Diatribes of Jay

This blog has essays on public policy. It shuns ideology and applies facts, logic and math to social problems. It has a subject-matter index, a list of recent posts, and permalinks at the ends of posts. Comments are moderated and may take time to appear.

02 February 2013

Breaking the Nuclear Taboo: Another Risk of Iran Going Nuclear


Introduction
Why Did Bibi Look Worried?
Evidence of Israel’s Arsenal
The Fatal Attraction of Small Nukes
Small Nukes’ Terrible Logic
Conclusion

Introduction

In a previous post, I analyzed how the problem of Iran’s feared nuclear-weapons program resembles three-dimensional chess. The geopolitical ramifications alone are immensely complex. Unless sanctions can motivate Iran to reconsider, no simple solution seems apparent, let alone self-evident. (War is never a simple solution, although it may seem so before it starts.)

But I recently stumbled upon evidence of a new fourth dimension. The types of weapons that Iran may be developing, and that Israel already may have developed, might break the taboo on nuclear war that has kept the peace among major powers since 1945. In other words, Iran and Israel, acting out their enmity, might make the unthinkable thinkable for the first time since the dawn of the nuclear age.

I hasten to add that this essay is no more than informed speculation. I am an ex-physicist with (as readers of this blog know) no reason or proclivity to avoid staring straight at unvarnished truth. But I am also an outsider, with no more access to secret intelligence that one can get from reading the news and surfing the Web. So readers—especially those with access to more current and more accurate intelligence—must judge for themselves the logic of this analysis and the likelihood of it being correct.

Why Did Bibi Look Worried?

I begin where I myself started. In recent pictures, especially those with our President, Bibi Netanyahu looked genuinely worried. Why, I asked myself, should he be?

If Israel has a small nuclear arsenal, as everyone assumes, then doesn’t it have the power to annihilate Iran in retaliation for any conventional, let alone nuclear, attack? A former director of Mossad, Israel’s CIA, recently described Iran’s leaders as cold and calculating and amenable to deterrence.

That seems right. While wily and duplicitous, Iran’s rulers hardly seem prone to committing national suicide like the late bin Laden’s dupes.

Deterrence works. It worked for 44 years with the Soviet menace—something far more dangerous and fearsome than anything Iran could become, even given this whole century. Surely Bibi is smart enough to understand that.

So logic compels the conclusion that Bibi fears something more subtle than Iran going berserk and nuking Israel shortly after its first successful nuclear-weapons test. What might that be?

Evidence of Israel’s Arsenal

At first, I thought of something else unthinkable. What if Israel really has no nukes and is just bluffing, like Saddam Hussein?
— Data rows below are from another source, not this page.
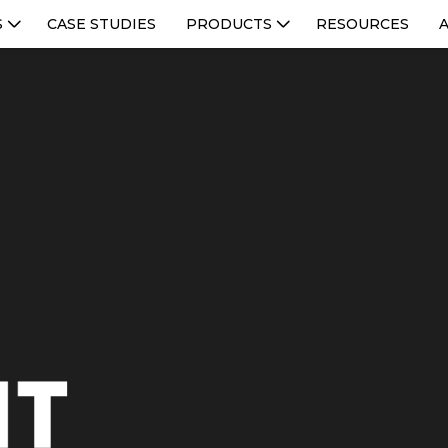
S
CASE STUDIES
PRODUCTS
RESOURCES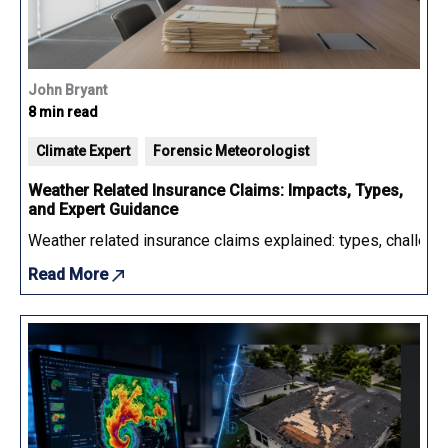
John Bryant
8 min read
Climate Expert
Forensic Meteorologist
Weather Related Insurance Claims: Impacts, Types,
and Expert Guidance
Weather related insurance claims explained: types, challenge
Read More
But something called the “Vela Incident” quickly dispelled my doubts. In September 1979, an American spy satellite—designed for the specific purpose of detecting atmospheric nuclear tests—recorded what seemed like a small nuclear explosion under partial cloud cover off the coast of Antarctica.

The news leaked about a month later. Our government quickly convened an expert panel. Just as quickly, the panel announced that a nuclear blast was not proven and probably not real. The satellite’s electronic report, it wrote, was more likely the erroneous result of a micrometeorite strike on a single sensor.
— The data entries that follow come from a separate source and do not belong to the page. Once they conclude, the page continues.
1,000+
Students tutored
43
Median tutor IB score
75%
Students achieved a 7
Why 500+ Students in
Evidence for that theory was ambiguous. The panel concluded that only a single sensor had reported the unique dual-flash signature of a nuclear explosion. But there was evidence that two sensors had made near-simultaneous reports, albeit with different strength—a result consistent with the satellite’s age and condition. Although still operational, it had been working long past its conservative design life, just as our Mars rovers are doing today. The secondary summary of the report that I read (and link here) did not explain how a micrometeorite strike could mimic the dual-flash optical signature of a nuclear explosion.
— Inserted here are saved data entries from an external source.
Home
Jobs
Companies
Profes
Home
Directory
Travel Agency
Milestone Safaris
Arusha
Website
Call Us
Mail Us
Leaked opinions of scientists involved, but outside the panel, appeared to undermine the panel’s conclusion. More important, there was corroborating evidence, including reports of short-lived isotopes appearing later in Australia, in the thyroid glands of sheep. The panel dismissed this evidence rather airily, without close analysis, let alone convincing refutation.

Most important of all, all nation-states involved had every motivation to deny that anything unusual had happened.

Suspicion quickly focused on a joint project between Israel and South Africa, perhaps a contribution of Israel’s technical expertise in exchange for uranium. At the time, both nations had ample reason to seek nuclear weapons. South Africa’s white minority government was still in the throes of Apartheid, facing a huge majority of angry and increasingly militant black people. Nelson Mandela was still in prison. Israel had successfully prosecuted two major wars in the preceding twelve years, both started by sneak attacks from its neighbors. It was justifiably afraid that a third major attack might be more successful unless it gained a decisive advantage in weaponry.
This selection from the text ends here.